Analysis of Low-cost PM2.5 Trends Over Southern California Due to Summertime Wildfires
As the expansion of the logistic industry continues in the Inland Empire, it has potentially made tremendous adverse impacts on the local community's air quality. Furthermore, for the affected communities that are already struggling with the worst air quality in the nation, the expansion of the transportation industry made certain communities even more vulnerable to exposure to polluted air. In recent years, low-cost air monitoring networks have expanded throughout southern California and all across the U.S. The low-cost sensor data can provide meaningful air quality information for researchers to study and understand air pollution trends. Last year Yi participated in multiple research projects related to low-cost sensor studies.
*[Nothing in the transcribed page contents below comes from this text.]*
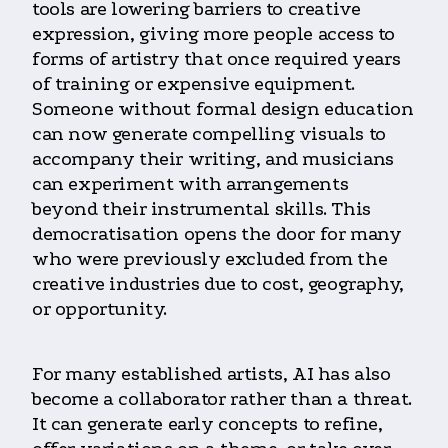
tools are lowering barriers to creative
expression, giving more people access to
forms of artistry that once required years
of training or expensive equipment.
Someone without formal design education
can now generate compelling visuals to
accompany their writing, and musicians
can experiment with arrangements
beyond their instrumental skills. This
democratisation opens the door for many
who were previously excluded from the
creative industries due to cost, geography,
or opportunity.
For many established artists, AI has also
become a collaborator rather than a threat.
It can generate early concepts to refine,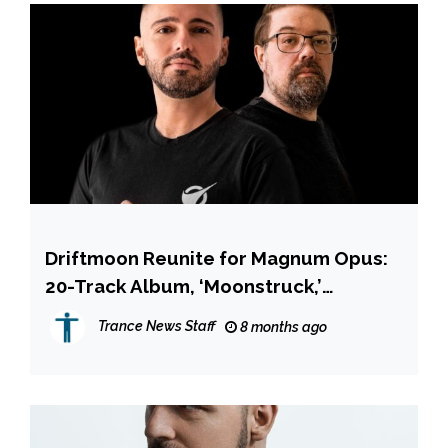
Driftmoon Reunite for Magnum Opus:
20-Track Album, ‘Moonstruck,’
Features Richard Durand, Robert
Trance News Staff
8 months ago
Nickson & More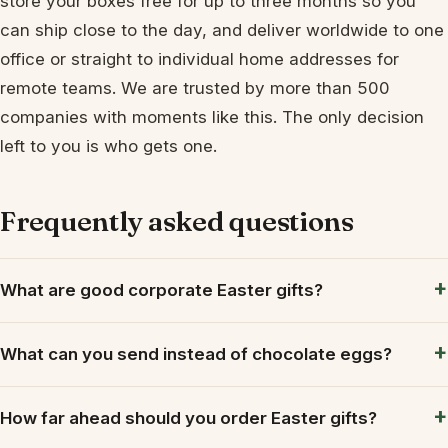
store your boxes free for up to three months so you
can ship close to the day, and deliver worldwide to one
office or straight to individual home addresses for
remote teams. We are trusted by more than 500
companies with moments like this. The only decision
left to you is who gets one.
Frequently asked questions
What are good corporate Easter gifts?
What can you send instead of chocolate eggs?
How far ahead should you order Easter gifts?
Yi has worked with Dr. Ivey in the AQMEL group for the past 2 years. Her research project for 2020 has been focused on the analysis of low-cost PM2.5 trends over Southern California due to summertime wildfires. The objective of this research is first to compare summertime PM2.5 concentrations between coastal and inland regions, and second, study the PM2.5 impact due to wildfires using the data collected from lowcost sensors.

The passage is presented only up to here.